The threshold TH_plate was determined based on observed results of TB BMD distribution over the range of TB plate-width (see Figure 7). A clear deflation of BMD distribution at the plate-width of ~450μm was noted on all curves in Figure 7. This deflation point of 450μm was used to determine the threshold separating plate-like and rod-like trabeculae.

Figure 7.

The baseline trabecular BVF distribution at various TB plate-widths among hypogonadal men from the testosterone treatment study. The shaded area represents the mean ± std of trabecular BVF values at corresponding TB plate-width.

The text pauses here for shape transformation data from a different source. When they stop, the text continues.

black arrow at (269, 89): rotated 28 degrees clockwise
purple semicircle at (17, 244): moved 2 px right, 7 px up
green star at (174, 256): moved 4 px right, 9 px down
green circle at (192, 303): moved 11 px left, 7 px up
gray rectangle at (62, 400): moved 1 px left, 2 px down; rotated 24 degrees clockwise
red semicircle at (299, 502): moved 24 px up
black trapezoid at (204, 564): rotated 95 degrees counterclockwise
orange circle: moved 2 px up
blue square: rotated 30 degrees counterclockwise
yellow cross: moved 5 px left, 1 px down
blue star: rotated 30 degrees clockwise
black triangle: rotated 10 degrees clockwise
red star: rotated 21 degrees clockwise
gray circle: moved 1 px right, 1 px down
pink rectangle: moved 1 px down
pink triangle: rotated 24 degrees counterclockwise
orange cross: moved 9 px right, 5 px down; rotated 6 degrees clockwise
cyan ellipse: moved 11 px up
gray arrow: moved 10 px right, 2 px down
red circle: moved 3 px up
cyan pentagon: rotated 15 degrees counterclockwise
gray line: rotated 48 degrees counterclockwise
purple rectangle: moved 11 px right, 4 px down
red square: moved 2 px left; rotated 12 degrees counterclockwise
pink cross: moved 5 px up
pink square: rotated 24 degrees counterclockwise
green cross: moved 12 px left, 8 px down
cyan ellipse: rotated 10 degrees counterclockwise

The platelikeness and rodlikeness measures of a TB voxel p are defined using the eccentricity between the average TB thickness and the local plate-width as follows:

$$\mathit{platelikeness}(p)=\{\begin{array}{cc}0,& ifPW(p)<{\text{av}}_{th},\\ 1-{\left(\frac{{\text{av}}_{th}}{PW(p)}\right)}^2,& \mathit{otherwise},\end{array}$$ (6)

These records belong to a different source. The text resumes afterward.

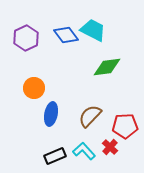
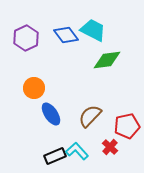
green diamond: moved 7 px up
blue ellipse: rotated 45 degrees counterclockwise
red pentagon: moved 2 px right; rotated 10 degrees counterclockwise
cyan L-shape: moved 7 px left
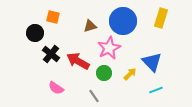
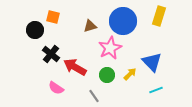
yellow rectangle: moved 2 px left, 2 px up
black circle: moved 3 px up
pink star: moved 1 px right
red arrow: moved 3 px left, 6 px down
green circle: moved 3 px right, 2 px down
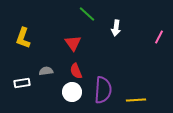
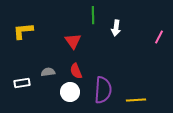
green line: moved 6 px right, 1 px down; rotated 48 degrees clockwise
yellow L-shape: moved 7 px up; rotated 65 degrees clockwise
red triangle: moved 2 px up
gray semicircle: moved 2 px right, 1 px down
white circle: moved 2 px left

$$\mathit{rodlikeness}(p)=1-\mathit{platelikeness}(p).$$ (7)

The parameter av_th was determined as the average TB thickness reported in [40]. Note that the platelikeness measure is modelled using the eccentricity of an ellipse; here the smaller diameter captures the structure thickness, while the larger one represents TB plate-width. It should be emphasized that the above formulation of platelikeness and rodlikeness requires no threshold value. The average plate-width and plate-to-rod ratio measures are defined as follows:

$${PW}_{\mathit{VTA}}=\frac{{\mathrm{\sum }}_{p\in O}PW(p)\mathit{BVF}(p)}{{\mathrm{\sum }}_{p\in O}\mathit{BVF}(p)}$$ (8)

$${\mathit{PRR}}_{\mathit{VTA}}=\frac{{\mathrm{\sum }}_{p\in O}\mathit{platelikeness}(p)\mathit{BVF}(p)}{{\mathrm{\sum }}_{p\in O}\mathit{rodlikeness}(p)\mathit{BVF}(p)}.$$ (9)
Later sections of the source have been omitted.